[SOLVED] corosync lock and TOTEM Retransmit after upgrade 4.4 to 5.4

bash99

New Member
Nov 2, 2016
4
2
3
45
we have a mixed 4.4/5.3 cluster, it's our production system, so the upgrade is very slow.

recently we got a lot problems when upgrade or add new installed 5.4 box to cluster, sometimes the whole cluster locked up, corosync use 100%cpu. only separate the new box from cluster can restore it.

logs like:
"pvesr failed"

"corosync[4216]: notice [TOTEM ] Retransmit List 59 5a 101 102 ad ae 83 84 d7 d8"

after test with omping, we found that multicast failed on new upgraded box.
check with https://pve.proxmox.com/wiki/Multicast_notes

IGMP snooping is on in switch,but is also on in new upgraded box.
IGMP querier is off in new upgraded box, which should be on by Multicast_notes document.

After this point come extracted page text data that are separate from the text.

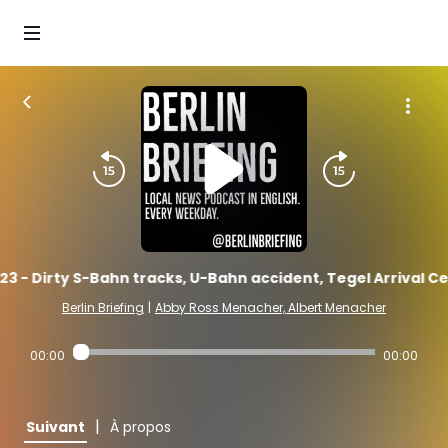
23 - Dirty S-Bahn tracks, U-Bahn accident, Tegel Arrival Ce
Berlin Briefing
|
Abby Ross Menacher, Albert Menacher
00:00
00:00
|
Suivant
À propos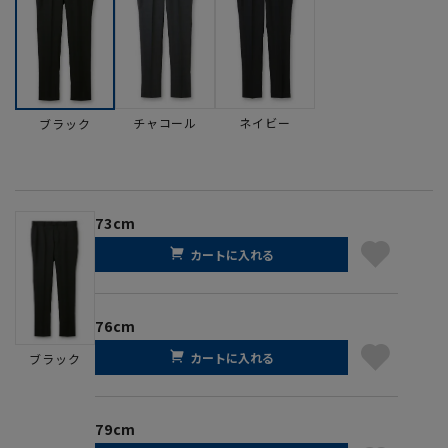
チャコール
ネイビー
ブラック
73cm
カートに入れる
76cm
カートに入れる
ブラック
79cm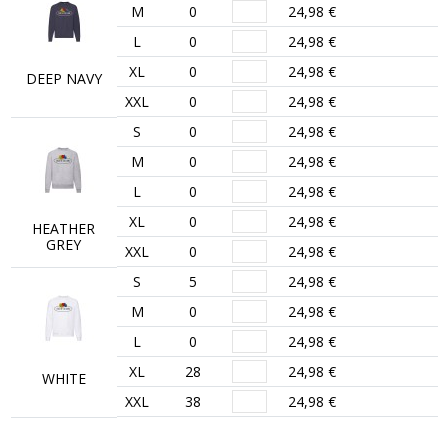
M
0
24,98 €
L
0
24,98 €
XL
0
24,98 €
DEEP NAVY
XXL
0
24,98 €
S
0
24,98 €
M
0
24,98 €
L
0
24,98 €
XL
0
24,98 €
HEATHER
GREY
XXL
0
24,98 €
S
5
24,98 €
M
0
24,98 €
L
0
24,98 €
XL
28
24,98 €
WHITE
XXL
38
24,98 €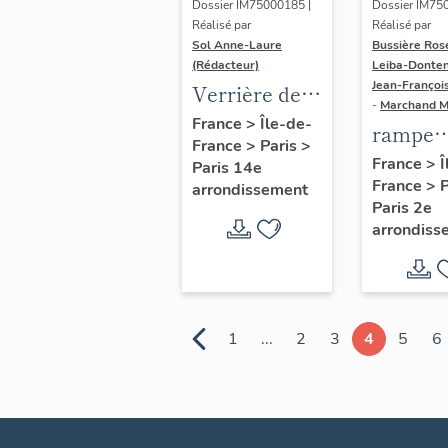
Dossier IM75000185 |
Dossier IM75
Réalisé par
Réalisé par
Sol Anne-Laure
Bussière Ros
(Rédacteur)
Leiba-Donten
Jean-Françoi
Verrière de
-
Marchand 
l'escalier
France
>
Île-de-
rampe
France
>
Paris
>
d'honneur
d'appui,
France
>
Î
Paris 14e
France
>
escalier
arrondissement
Paris 2e
couvent
arrondiss
hôtel d
Dames 
Saint-
Chaumo
1
...
2
3
4
5
6
(non ét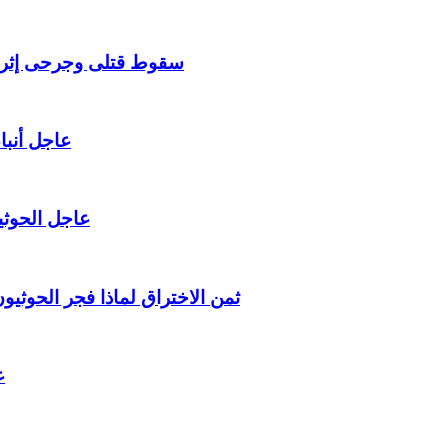
سقوط قتلى وجرحى إثر ان
عاجل أنبا
عاجل الحوثي
ثمن الاختراق لماذا فجر الحوث
ع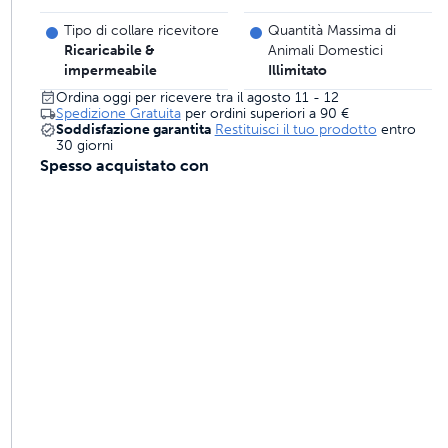
mali costruite per durare
Tipo di collare ricevitore
Quantità Massima di
Ricaricabile &
Animali Domestici
impermeabile
Illimitato
Ordina oggi per ricevere tra il agosto 11 - 12
ri quattro volte migliore
Spedizione Gratuita
per ordini superiori a
90 €
Soddisfazione garantita
Restituisci il tuo prodotto
entro
30 giorni
Spesso acquistato con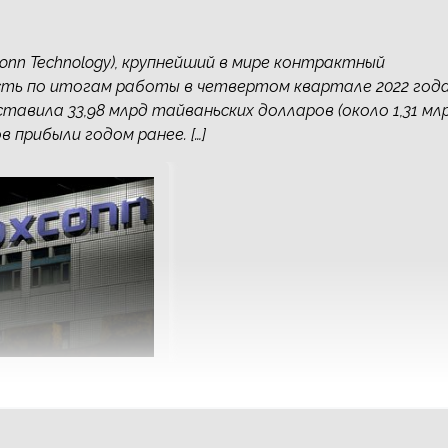
oxconn Technology), крупнейший в мире контрактный
ть по итогам работы в четвертом квартале 2022 года
тавила 33,98 млрд тайваньских долларов (около 1,31 мл
 прибыли годом ранее. […]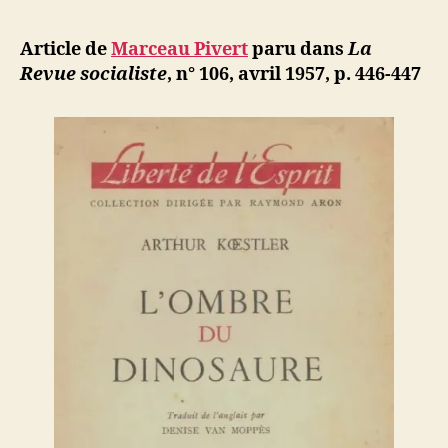
l’article
Pivert
d
l’article
:
ji
Article de
Marceau Pivert
paru dans
La
Arthur
b
Revue socialiste
, n° 106, avril 1957, p. 446-447
Koestler,
L’ombre
du
dinosaure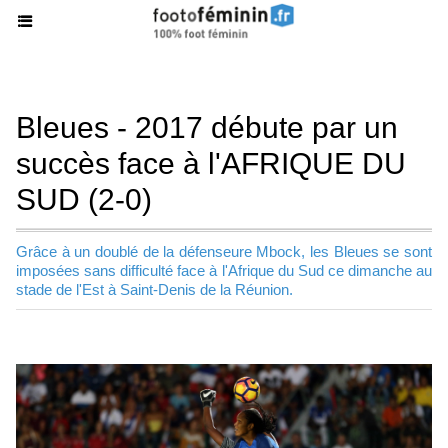
Bleues - 2017 débute par un
succès face à l'AFRIQUE DU
SUD (2-0)
Grâce à un doublé de la défenseure Mbock, les Bleues se sont
imposées sans difficulté face à l'Afrique du Sud ce dimanche au
stade de l'Est à Saint-Denis de la Réunion.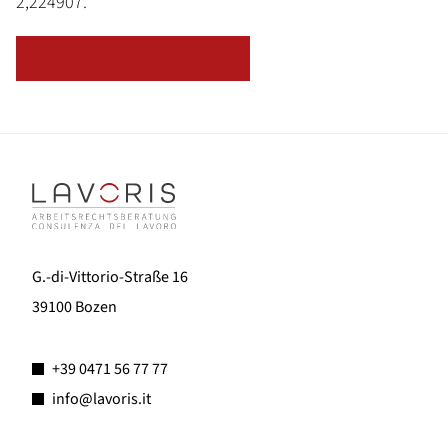
2,224907.
ZURÜCK ZUR ÜBERSICHT
G.-di-Vittorio-Straße 16
39100 Bozen
+39 0471 56 77 77
info@lavoris.it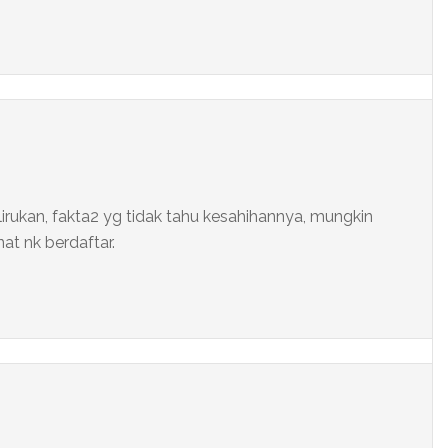
irukan, fakta2 yg tidak tahu kesahihannya, mungkin
t nk berdaftar.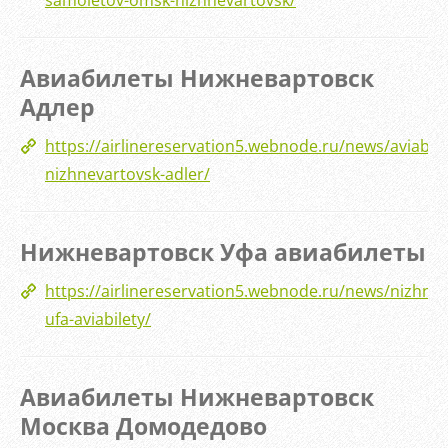
samoletov-omsk-nizhnevartovsk/
Авиабилеты Нижневартовск
Адлер
https://airlinereservation5.webnode.ru/news/aviabile
nizhnevartovsk-adler/
Нижневартовск Уфа авиабилеты
https://airlinereservation5.webnode.ru/news/nizhnev
ufa-aviabilety/
Авиабилеты Нижневартовск
Москва Домодедово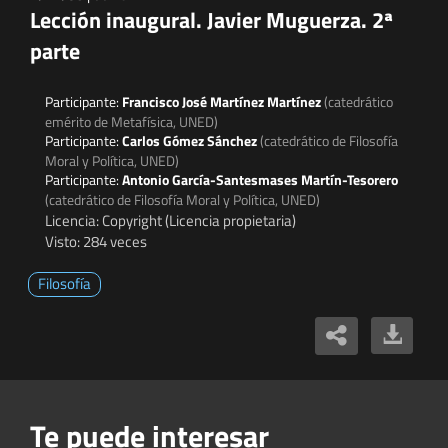
Lección inaugural. Javier Muguerza. 2ª
parte
Participante:
Francisco José Martínez Martínez
(catedrático
emérito de Metafísica, UNED)
Participante:
Carlos Gómez Sánchez
(catedrático de Filosofía
Moral y Política, UNED)
Participante:
Antonio García-Santesmases Martín-Tesorero
(catedrático de Filosofía Moral y Política, UNED)
Licencia: Copyright (Licencia propietaria)
Visto: 284 veces
Filosofía
Te puede interesar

So something changed between 4.4 and 5.5?

we add
post-up ( echo 1 > /sys/devices/virtual/net/$IFACE/bridge/multicast_querier )
post-up ( echo 0 > /sys/class/net/$IFACE/bridge/multicast_snooping )
on network settings and restart network

Everything works normally.
 
you should enable multicast querier on your physical switch instead.
I have see problems in past, when reboot a node which was the multicast querier, breaking multicast on switch because other node querier don't take relay.